State, as a single number, how many lines in the data below contain "Vivaldi".

(Records supplied begins)

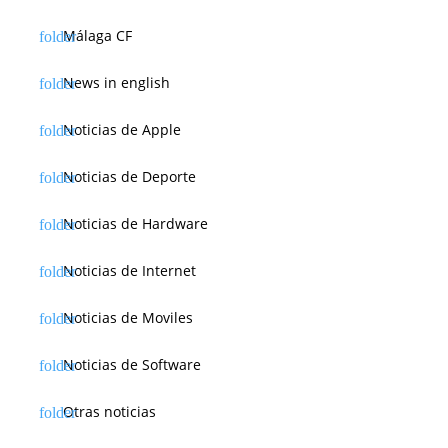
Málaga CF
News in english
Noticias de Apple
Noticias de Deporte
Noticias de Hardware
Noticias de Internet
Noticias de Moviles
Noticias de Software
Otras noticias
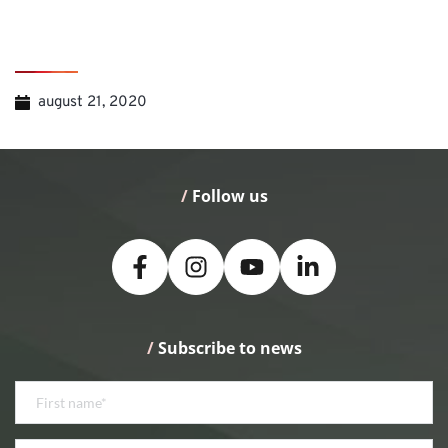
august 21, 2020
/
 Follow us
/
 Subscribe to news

(Records supplied ends)
(Records supplied begins)

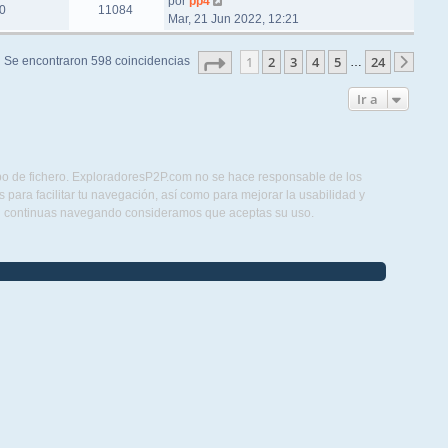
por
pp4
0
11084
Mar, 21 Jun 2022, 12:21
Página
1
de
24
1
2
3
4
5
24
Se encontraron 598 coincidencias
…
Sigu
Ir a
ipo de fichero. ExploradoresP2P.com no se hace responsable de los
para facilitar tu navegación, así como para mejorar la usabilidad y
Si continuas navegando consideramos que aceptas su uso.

(Records supplied ends)
(Records supplied begins)

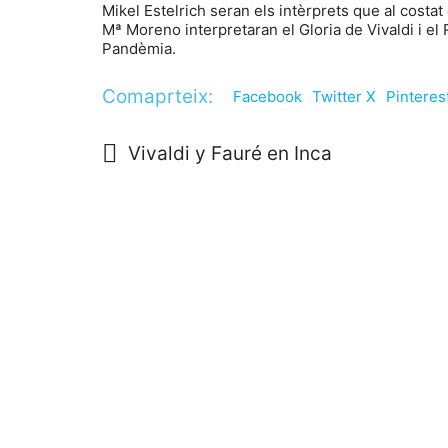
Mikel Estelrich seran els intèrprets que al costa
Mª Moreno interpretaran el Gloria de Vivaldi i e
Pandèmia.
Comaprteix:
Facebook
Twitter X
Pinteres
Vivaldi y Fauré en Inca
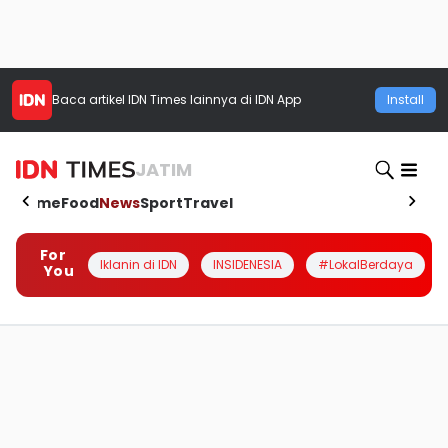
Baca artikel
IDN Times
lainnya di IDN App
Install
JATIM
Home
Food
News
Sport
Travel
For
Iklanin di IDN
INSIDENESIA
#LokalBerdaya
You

(Records supplied ends)

■ Task response:
2